Wir haben im Zusammenhang mit dem Auto eine Vielzahl von Grenzwerten – Grenzwerte, die das Zusammenleben unterschiedlicher Verkehrsteilnehmerinnen und Verkehrsteilnehmer ermöglichen sollen, ohne Einzelne über Gebühr zu gefährden oder zu belasten. Niemand in diesem Haus käme auf die Idee, einen Grenzwert für Blutalkohol ernsthaft infrage zu stellen; und an Tagen, an denen wir so gerne gemeinsam feiern, wird die Einhaltung dieser Grenzwerte sogar umso häufiger und intensiver von der Polizei überprüft – und das ist gut, weil es genau diejenigen schützt, die es verdient haben, nämlich die schwächeren Verkehrsteilnehmer.

(Beifall DIE LINKE)

Niemand käme auf die Idee, im Zusammenhang mit der 0,5-Promille-Grenze von einem Angriff auf Freiheit oder gar von Enteignung zu sprechen. Hier fordern wir eine klare Kante und entschlossenes Handeln. Genau das sollten wir eben auch bei den Grenzwerten machen, wenn es um Feinstaub und Stickstoffdioxid geht.

(Beifall DIE LINKE)

Meine Damen und Herren von der FDP, wenn Sie wirklich Fahrverbote verhindern wollen, dann hören Sie endlich auf, der Automobilindustrie nach dem Mund zu reden.

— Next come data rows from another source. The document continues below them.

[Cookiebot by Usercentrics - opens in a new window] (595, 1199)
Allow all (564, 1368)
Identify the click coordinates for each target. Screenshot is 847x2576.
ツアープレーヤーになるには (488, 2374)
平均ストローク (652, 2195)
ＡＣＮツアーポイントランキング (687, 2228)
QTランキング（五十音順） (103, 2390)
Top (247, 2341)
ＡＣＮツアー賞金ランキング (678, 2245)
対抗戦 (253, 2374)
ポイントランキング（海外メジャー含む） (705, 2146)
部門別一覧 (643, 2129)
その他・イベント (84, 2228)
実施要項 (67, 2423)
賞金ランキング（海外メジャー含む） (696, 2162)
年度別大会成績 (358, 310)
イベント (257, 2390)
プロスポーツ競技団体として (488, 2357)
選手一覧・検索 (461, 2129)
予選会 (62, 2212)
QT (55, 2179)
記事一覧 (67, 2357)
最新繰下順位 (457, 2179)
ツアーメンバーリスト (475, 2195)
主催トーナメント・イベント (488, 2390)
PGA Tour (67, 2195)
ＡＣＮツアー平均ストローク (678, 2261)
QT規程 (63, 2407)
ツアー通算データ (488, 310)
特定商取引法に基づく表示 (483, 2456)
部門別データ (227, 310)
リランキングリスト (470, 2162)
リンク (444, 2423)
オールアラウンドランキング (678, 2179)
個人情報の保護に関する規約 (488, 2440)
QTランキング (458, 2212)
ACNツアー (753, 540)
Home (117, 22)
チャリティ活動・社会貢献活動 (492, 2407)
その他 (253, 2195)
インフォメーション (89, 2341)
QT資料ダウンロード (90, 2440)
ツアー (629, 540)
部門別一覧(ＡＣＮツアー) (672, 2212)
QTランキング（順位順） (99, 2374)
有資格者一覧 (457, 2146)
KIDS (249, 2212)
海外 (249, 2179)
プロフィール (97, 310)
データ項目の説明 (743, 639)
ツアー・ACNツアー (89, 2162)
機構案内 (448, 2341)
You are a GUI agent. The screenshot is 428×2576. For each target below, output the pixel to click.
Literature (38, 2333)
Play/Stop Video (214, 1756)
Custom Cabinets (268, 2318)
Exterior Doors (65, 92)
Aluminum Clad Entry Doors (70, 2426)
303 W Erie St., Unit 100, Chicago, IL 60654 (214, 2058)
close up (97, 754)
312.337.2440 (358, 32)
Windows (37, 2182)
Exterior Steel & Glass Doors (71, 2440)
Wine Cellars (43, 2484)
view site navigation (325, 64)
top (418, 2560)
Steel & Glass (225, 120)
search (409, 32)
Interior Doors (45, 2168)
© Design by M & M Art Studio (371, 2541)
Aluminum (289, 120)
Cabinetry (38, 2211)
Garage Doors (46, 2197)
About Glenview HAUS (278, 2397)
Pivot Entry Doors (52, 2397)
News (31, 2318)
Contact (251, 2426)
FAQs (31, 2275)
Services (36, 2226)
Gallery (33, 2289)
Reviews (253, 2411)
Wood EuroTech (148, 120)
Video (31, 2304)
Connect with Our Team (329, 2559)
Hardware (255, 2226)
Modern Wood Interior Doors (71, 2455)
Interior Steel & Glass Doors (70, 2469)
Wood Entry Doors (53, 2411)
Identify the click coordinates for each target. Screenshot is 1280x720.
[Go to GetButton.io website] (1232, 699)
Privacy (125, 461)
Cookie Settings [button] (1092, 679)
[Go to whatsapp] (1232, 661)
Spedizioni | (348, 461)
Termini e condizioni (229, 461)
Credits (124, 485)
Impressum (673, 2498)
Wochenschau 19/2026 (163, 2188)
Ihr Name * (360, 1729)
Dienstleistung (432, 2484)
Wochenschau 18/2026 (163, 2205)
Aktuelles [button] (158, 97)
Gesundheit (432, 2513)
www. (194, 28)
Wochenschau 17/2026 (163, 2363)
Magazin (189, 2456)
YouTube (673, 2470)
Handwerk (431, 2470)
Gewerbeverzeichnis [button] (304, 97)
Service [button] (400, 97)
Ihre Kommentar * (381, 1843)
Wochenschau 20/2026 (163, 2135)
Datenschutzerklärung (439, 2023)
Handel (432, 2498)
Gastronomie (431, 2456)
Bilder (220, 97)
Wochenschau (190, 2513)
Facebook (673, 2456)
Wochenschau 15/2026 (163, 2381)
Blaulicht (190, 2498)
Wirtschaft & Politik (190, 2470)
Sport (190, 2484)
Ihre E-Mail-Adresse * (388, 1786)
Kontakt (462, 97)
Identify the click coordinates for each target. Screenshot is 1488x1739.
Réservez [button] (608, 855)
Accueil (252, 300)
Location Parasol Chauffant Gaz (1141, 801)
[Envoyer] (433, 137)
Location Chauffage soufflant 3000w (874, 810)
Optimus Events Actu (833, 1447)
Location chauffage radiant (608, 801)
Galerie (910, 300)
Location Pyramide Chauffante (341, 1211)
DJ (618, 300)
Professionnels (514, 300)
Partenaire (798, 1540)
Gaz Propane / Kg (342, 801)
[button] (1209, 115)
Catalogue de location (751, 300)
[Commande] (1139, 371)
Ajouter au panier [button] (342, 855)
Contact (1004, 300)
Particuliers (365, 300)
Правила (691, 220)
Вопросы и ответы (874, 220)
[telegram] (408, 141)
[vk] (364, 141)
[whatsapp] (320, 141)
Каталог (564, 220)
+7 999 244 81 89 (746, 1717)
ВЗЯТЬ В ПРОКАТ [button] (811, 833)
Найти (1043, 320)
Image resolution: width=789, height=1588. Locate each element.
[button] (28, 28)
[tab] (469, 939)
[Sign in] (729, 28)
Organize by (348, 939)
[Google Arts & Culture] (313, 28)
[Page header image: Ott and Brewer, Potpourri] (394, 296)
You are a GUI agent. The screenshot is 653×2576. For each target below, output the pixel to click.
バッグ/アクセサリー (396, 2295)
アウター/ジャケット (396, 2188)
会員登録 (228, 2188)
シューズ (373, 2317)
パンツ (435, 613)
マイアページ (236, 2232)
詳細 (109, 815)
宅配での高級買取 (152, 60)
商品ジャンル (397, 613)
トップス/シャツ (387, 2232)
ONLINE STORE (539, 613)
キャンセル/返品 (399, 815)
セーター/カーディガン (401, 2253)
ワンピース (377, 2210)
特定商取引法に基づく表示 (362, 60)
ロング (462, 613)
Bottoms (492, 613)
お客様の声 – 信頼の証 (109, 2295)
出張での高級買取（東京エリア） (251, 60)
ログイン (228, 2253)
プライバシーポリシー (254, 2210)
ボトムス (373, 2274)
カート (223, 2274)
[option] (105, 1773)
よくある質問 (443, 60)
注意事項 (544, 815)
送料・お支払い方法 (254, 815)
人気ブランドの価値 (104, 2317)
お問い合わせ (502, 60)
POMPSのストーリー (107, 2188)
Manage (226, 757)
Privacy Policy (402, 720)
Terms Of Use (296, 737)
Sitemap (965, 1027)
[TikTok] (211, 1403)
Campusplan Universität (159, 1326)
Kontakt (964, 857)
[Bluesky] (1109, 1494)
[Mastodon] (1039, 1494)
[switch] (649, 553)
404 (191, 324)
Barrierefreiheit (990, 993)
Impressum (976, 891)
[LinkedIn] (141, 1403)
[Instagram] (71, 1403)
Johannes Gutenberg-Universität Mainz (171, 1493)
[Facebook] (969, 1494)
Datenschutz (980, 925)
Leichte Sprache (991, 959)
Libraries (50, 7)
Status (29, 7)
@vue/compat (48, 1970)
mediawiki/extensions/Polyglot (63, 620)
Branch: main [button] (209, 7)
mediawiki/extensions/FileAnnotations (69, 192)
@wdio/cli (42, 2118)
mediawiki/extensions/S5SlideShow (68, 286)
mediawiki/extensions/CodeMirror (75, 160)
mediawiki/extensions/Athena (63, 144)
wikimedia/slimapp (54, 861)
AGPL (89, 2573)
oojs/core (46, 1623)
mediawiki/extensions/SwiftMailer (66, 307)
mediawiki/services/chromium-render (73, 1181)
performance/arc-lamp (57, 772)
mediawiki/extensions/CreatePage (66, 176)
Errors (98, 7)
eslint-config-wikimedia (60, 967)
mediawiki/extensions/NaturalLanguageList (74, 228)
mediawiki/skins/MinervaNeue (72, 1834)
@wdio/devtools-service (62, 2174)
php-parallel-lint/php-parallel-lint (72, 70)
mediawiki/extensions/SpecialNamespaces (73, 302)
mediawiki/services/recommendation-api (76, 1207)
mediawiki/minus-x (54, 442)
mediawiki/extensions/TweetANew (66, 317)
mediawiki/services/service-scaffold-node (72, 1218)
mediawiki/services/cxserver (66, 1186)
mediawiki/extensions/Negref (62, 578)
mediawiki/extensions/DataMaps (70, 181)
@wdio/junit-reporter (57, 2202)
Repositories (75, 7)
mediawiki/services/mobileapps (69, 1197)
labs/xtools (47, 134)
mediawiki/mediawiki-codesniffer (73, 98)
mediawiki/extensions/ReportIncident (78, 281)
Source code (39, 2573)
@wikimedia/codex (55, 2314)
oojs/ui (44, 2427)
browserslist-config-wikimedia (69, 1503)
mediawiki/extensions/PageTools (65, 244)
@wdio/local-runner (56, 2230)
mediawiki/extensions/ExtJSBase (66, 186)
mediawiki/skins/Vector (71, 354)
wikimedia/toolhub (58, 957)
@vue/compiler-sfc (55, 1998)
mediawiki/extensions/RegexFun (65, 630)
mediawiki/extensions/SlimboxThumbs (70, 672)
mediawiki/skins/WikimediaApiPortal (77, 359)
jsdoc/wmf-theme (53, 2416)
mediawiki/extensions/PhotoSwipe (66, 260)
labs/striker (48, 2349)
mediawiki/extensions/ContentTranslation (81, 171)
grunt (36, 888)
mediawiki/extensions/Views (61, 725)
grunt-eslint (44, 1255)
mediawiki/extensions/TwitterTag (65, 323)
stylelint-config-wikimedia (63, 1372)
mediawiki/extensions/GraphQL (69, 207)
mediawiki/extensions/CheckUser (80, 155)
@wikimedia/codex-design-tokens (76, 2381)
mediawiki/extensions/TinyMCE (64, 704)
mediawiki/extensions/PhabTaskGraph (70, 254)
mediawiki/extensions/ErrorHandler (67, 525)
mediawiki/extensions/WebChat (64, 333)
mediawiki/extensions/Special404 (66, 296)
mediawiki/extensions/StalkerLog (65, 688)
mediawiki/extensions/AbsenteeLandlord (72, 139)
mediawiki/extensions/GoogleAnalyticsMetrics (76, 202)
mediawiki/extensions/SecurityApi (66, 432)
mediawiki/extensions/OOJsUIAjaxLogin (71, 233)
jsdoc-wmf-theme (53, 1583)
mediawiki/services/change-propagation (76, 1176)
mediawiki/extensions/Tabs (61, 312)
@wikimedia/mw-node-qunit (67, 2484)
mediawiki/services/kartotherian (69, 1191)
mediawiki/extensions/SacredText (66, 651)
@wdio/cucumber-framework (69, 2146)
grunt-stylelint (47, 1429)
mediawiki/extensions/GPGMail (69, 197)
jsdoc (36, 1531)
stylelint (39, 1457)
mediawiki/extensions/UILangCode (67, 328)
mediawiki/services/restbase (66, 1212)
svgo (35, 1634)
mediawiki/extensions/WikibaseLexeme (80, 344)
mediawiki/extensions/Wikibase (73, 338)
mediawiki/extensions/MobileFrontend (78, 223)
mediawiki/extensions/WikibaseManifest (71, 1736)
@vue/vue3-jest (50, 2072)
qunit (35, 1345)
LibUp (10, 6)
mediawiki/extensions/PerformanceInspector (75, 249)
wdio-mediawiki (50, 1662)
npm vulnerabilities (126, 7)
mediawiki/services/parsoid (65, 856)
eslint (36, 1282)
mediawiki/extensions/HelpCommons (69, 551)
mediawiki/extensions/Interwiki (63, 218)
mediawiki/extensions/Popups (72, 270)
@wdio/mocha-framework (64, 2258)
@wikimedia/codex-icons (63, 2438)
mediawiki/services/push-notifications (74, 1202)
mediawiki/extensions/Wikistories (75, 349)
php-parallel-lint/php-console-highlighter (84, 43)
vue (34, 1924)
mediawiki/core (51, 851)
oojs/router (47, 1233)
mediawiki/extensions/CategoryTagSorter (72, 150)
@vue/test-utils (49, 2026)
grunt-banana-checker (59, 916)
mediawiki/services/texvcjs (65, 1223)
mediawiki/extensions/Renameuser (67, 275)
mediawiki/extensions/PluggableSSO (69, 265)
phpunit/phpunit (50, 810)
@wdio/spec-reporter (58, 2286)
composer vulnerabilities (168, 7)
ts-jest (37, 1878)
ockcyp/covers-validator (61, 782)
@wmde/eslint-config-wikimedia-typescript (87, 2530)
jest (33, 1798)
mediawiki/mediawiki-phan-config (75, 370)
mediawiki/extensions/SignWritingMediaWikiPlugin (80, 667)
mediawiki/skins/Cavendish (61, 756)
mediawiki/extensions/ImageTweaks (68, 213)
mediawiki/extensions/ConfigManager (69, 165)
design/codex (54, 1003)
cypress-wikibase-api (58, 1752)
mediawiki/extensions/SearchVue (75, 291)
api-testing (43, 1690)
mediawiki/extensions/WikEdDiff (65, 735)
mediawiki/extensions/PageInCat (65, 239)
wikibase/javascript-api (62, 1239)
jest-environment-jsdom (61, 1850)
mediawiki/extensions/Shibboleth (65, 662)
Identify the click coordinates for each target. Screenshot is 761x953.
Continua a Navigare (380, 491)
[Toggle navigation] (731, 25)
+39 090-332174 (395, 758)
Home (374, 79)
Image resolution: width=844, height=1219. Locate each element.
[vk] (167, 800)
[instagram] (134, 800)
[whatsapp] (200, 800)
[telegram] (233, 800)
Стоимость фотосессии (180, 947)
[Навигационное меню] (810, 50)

(Widerspruch Freie Demokraten)

Setzen Sie sich für eine Mobilitätswende ein, die wirklich hilft und die wirkungsvoll ist. Dazu gehört ein besserer ÖPNV auf dem Land und in der Stadt. Dazu gehören ein sozial gerechter ÖPNV, der für alle bezahlbar ist, der Ausbau der Radweginfrastruktur, der Ausbau der Elektromobilität als Teil des ÖPNV. Und dazu gehört natürlich auch eine Stadt- und eine Raumplanung, die Verkehr zu vermeiden helfen; denn darum muss es gehen.

(Beifall DIE LINKE)

Wenn Sie in diesen Punkten keine faulen Kompromisse fordern würden, dann wäre DIE LINKE tatsächlich an Ihrer Seite. Mit Ihrem Antrag aber begünstigen Sie die Betrüger und ermöglichen es, dass den Einwohnerinnen und Einwohnern unserer Städte weiter schwerer Schaden zugefügt wird – und, ich glaube, das kann nicht im Interesse der Sache sein.

Ich danke für Ihre Aufmerksamkeit.

(Beifall DIE LINKE)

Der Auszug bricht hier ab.